NASAのアポロ11号の特務を成功させるために,世界各地でいくつかのステーションが,宇宙飛行をしているアポロ11号を追跡する,という任務を受けました。パークスは,これらステーションの内の一つでした。1969年7月21日月曜日,6:17 a.mオーストラリア東部標準時間に,アポロ11号の月着陸船イーグルが月面に着陸した,という連絡が入りました。少なくとも後7時間経たなければ,パークスから月は見えません。ところが,アームストロングは,休憩を取ってから月面歩行をする,という最初の計画を変更し,直ぐに月面歩行を開始する,と言い出したのです。急いでテレビ中継のための準備をしなければいけません。しかし,信号を受信するためには,どの方向・角度にお皿を向ければ良いのでしょう。更に追い撃ちをかけるように,時速110kmの強風が吹き始め,お皿を吹き飛ばそうとし始めました

もちろん,既に歴史に残っているように,パークスステーションはこの危機をのりこえ,無事にイーグルからの映像を受・送信することに成功しました。

パークスで受信されたイーグルからの信号は,極超短波のリンクを通じてシドニーへ送られ,そこからテレビ用の信号が配信されました。
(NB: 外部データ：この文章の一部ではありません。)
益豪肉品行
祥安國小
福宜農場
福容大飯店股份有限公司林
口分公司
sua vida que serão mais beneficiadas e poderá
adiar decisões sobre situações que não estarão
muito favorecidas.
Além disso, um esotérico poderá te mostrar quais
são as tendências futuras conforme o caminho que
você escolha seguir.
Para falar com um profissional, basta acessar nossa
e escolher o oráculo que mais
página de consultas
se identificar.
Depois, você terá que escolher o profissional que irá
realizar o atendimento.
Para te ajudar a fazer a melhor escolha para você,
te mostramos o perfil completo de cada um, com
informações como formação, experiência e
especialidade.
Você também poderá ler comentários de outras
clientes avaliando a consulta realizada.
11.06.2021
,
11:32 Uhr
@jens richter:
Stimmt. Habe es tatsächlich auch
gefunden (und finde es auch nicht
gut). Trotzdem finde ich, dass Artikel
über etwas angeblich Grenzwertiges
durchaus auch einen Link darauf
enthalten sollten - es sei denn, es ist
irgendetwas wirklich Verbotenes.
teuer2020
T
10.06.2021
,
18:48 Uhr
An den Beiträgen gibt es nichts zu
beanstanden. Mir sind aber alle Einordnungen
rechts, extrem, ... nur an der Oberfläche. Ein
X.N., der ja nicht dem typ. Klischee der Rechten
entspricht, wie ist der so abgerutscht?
信号は,オーストラリア国内のテレビネットワークと,世界テレビ放送のために,ヒューストンへ送られました。シドニーからヒューストンへ信号を送信するためには,太平洋上空の衛星を介し,地球を約半周しなければなりません。このために,シドニー-ヒューストン間でおよそ0.3秒のずれが生じました。更に,ヒューストンでは,宇宙飛行士に事故が発生した場合に備え,信号を受信した後,6秒間待ってから映像を世界へ送信することにしました。つまり,オーストラリアの人々が月面歩行をテレビで見た6.3秒後に,他の世界の人々がテレビで同じ映像を見ることが出来た,ということなのです。世界人口の約1/5が,アームストロングとオルドリンの月面歩行の様子をテレビの前で見ていた,と言われていますが,世界の誰よりも先に映像を見ることが出来たのは,オーストラリアの人々だったのですね。
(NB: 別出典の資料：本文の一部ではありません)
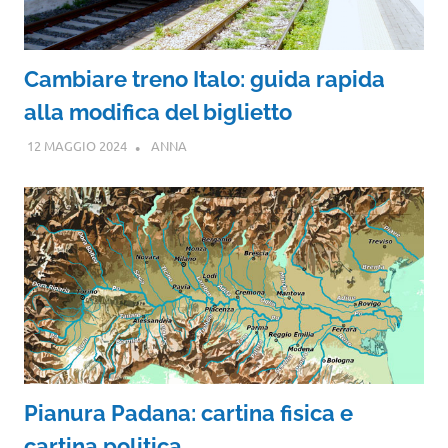
Cambiare treno Italo: guida rapida
alla modifica del biglietto
12 MAGGIO 2024
ANNA
Pianura Padana: cartina fisica e
cartina politica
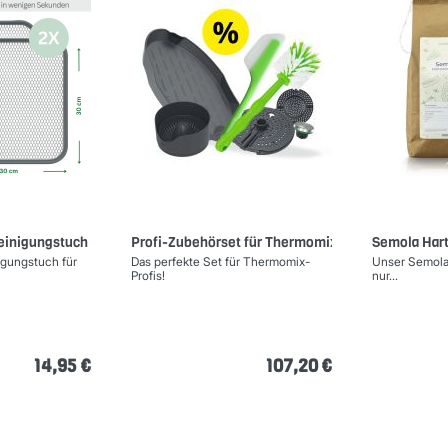
einigungstuch (2er-Set)
Profi-Zubehörset für Thermomix
Semola Hart
igungstuch für
Das perfekte Set für Thermomix-
Unser Semola 
Profis!
nur...
14,95 €
107,20 €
この巨大なお皿の話を知るきっかけを私に与えてくれたのは,実話に基づいてオーストラリアの人々の手によって作られた,「月のひつじ-the Dish」という映画でした。全く宇宙科学に興味がない人でも,科学者でも,科学者でない人でも,子供も大人も,誰でも楽しむことができる映画です。一体どのようにしてパークスステーションの人々が危機を乗り越えたのか興味がある方は,是非この映画をご覧になってください。まるで1969年にタイムスリップをし,パークスの人々と一緒に,アポロ11号からの映像をテレビの前で待っているような気分になります。この映画が公開されてから,パークス観測所を訪れる観光客がとても増えているのだそうです。
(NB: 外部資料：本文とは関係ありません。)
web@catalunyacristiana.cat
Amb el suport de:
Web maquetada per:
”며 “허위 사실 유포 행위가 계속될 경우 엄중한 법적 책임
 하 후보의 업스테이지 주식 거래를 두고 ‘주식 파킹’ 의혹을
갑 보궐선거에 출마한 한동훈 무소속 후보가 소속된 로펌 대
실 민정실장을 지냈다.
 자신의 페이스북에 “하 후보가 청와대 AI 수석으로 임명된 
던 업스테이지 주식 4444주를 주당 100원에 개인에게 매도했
「月のひつじ」は全て事実に基づき作られているのではなく,創作されている点もいくつかあります。フィクション抜きの話を知りたい方,パークス観測所の場所,詳しいお皿のデザイン,アポロ11号のテレビ中継の詳細に興味がある方は,https://www.parkes.atnf.csiro.au/を参照して下さい。パークス以外の観測所の苦労話も紹介されています。例えば...実は,同じくオーストラリアのTidbinbillaにあるステーションからアポロ11号のテレビ映像が配信される予定でした。ところが,アポロ11号が月面着陸を果たす三日前の7月18日に,Tidbinbillaの送信機に火災が発生してしまいました。送信機は直ぐに修理されたのですが,この火災により,NASAはTidbinbillaの管理体制に疑問を抱くようになり,Tidbinbillaからの中継の予定は変更・中止されてしまいました。もしTidbinbillaで火災が発生しなかったら...と,もちろん思いますが,月面歩行の世界中継が成功した,という事実は, NASA, Tidbinbilla, Parkes,その他多くの計画に携わった全ての人々に共有されるべき功績であることに変わりないでしょう。